TASK DIRECTIONS ▸ Go through the data below and copy each line where the word "Ткань" occurs.

═══

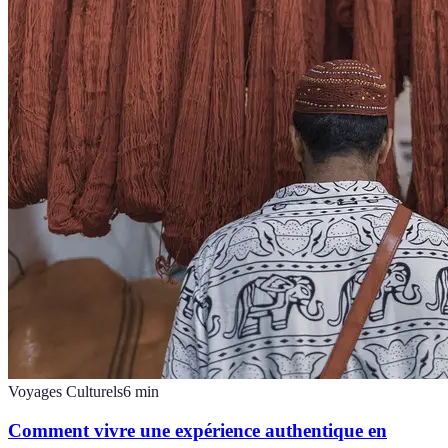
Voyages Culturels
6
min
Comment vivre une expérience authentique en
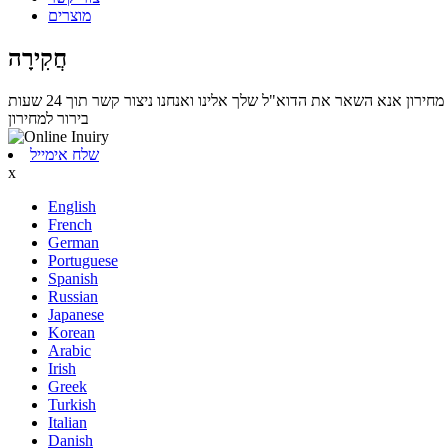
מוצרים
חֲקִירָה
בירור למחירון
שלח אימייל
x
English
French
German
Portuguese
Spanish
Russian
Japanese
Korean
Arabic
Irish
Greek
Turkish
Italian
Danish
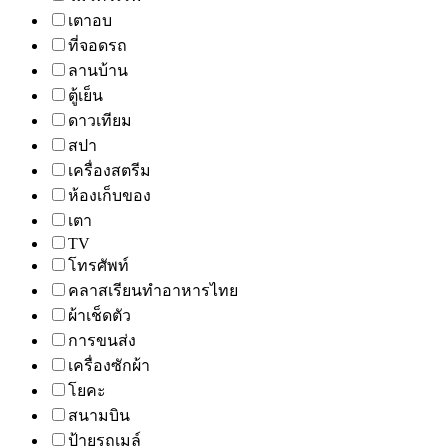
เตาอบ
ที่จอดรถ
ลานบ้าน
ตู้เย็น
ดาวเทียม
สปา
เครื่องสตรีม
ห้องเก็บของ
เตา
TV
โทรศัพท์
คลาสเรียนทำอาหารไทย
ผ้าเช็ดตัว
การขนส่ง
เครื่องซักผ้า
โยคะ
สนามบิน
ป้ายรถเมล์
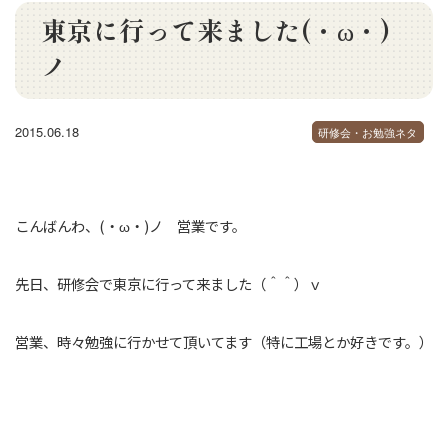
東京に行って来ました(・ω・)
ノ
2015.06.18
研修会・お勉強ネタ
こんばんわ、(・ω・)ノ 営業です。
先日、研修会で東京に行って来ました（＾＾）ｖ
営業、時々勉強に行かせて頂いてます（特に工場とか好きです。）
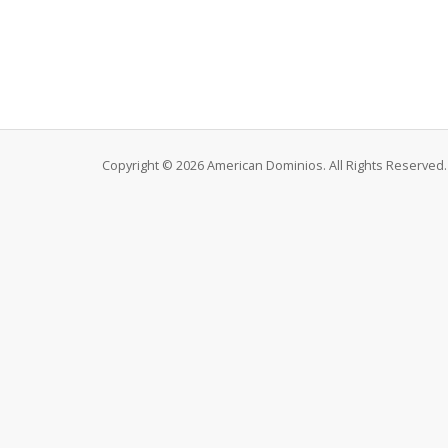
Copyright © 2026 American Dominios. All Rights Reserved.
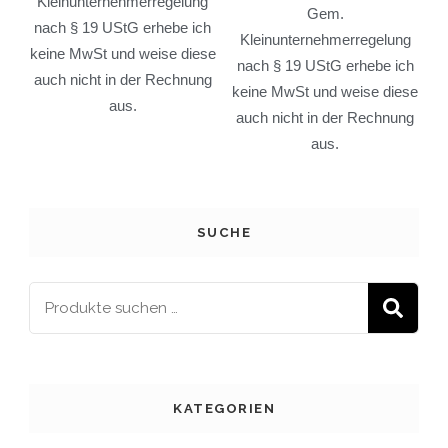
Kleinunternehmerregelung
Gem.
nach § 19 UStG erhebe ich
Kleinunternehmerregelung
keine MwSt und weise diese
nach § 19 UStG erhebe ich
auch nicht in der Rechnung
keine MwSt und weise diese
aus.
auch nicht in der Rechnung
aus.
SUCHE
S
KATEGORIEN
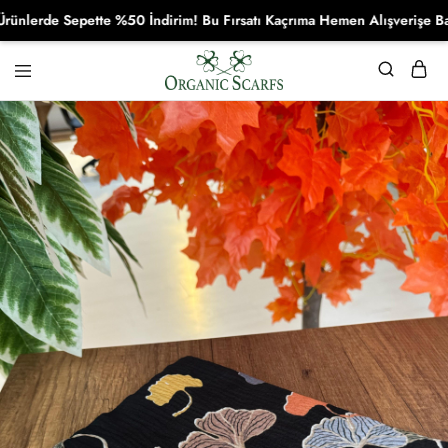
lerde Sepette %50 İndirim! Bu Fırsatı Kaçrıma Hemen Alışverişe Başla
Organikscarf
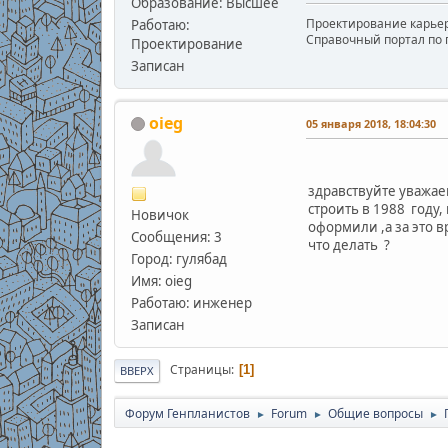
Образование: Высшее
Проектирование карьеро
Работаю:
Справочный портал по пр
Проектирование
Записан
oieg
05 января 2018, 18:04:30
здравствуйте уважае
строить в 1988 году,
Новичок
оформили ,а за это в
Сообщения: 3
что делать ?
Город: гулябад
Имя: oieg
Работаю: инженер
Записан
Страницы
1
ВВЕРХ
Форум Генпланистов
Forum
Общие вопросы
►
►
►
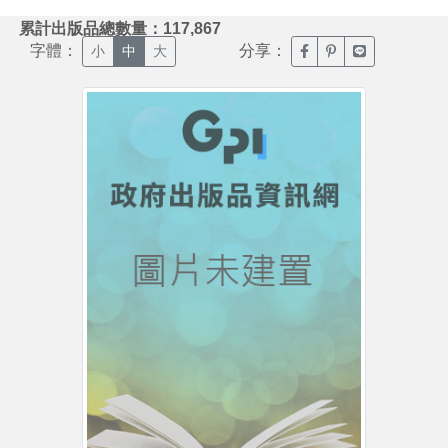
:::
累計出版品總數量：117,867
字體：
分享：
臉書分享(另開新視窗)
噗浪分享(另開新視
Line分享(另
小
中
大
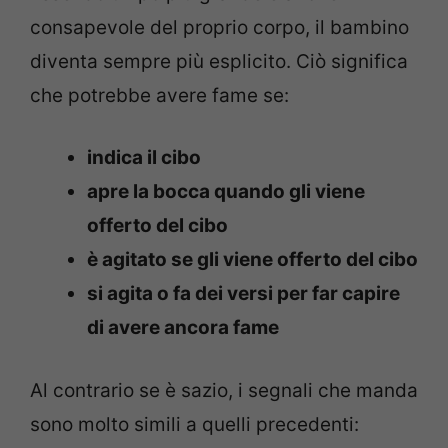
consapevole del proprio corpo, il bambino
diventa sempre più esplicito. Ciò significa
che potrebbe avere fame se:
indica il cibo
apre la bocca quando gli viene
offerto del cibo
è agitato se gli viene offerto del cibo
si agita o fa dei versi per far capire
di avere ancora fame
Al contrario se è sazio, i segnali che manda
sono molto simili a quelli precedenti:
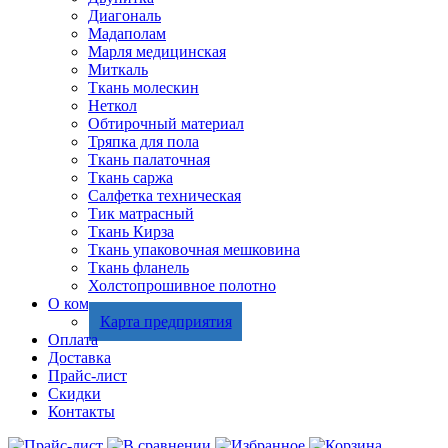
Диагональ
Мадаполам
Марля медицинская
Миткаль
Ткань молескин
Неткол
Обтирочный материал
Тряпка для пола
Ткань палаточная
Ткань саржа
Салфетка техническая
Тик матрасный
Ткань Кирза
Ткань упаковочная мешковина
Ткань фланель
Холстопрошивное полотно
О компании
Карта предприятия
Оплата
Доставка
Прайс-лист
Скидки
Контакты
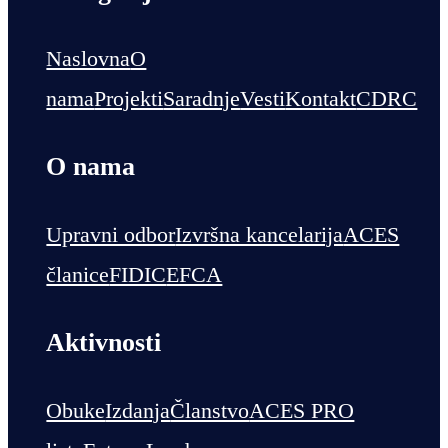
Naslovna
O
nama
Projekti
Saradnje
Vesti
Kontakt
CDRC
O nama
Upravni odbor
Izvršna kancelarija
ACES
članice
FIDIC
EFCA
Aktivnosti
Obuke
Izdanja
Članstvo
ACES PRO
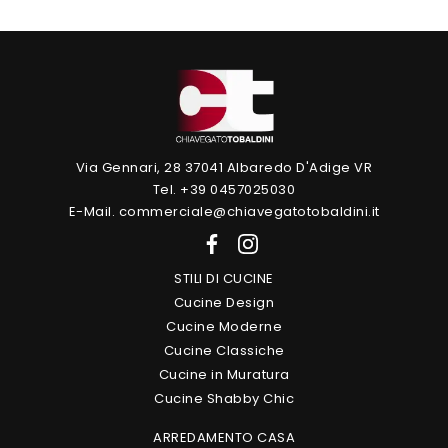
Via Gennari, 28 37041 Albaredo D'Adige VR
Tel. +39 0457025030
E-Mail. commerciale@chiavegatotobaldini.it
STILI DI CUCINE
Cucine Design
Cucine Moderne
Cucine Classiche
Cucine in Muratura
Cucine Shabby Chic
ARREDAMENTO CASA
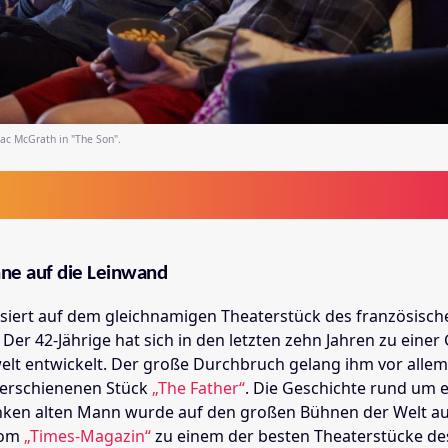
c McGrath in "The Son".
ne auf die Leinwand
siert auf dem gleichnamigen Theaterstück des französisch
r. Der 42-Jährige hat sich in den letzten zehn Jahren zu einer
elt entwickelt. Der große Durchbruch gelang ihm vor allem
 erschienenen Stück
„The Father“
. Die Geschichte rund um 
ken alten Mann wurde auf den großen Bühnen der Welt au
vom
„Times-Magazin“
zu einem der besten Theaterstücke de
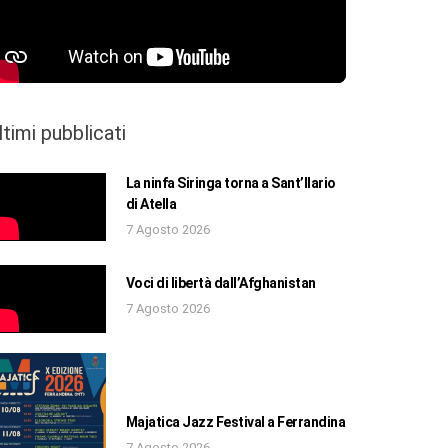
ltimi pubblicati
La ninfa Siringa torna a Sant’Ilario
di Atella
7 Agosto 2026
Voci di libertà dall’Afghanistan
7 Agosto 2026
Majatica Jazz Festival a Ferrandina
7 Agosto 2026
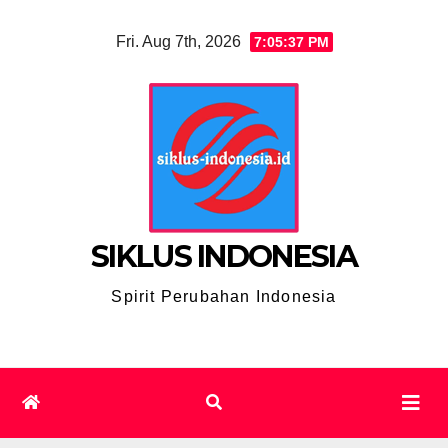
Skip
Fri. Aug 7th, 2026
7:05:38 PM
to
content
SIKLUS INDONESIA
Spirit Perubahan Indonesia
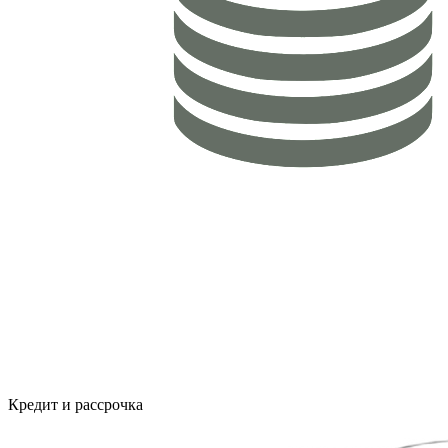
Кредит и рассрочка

═══

SOLVED EXERCISE ▸
Ткань молескин
Ткань палаточная
Ткань саржа
Ткань Кирза
Ткань упаковочная мешковина
Ткань фланель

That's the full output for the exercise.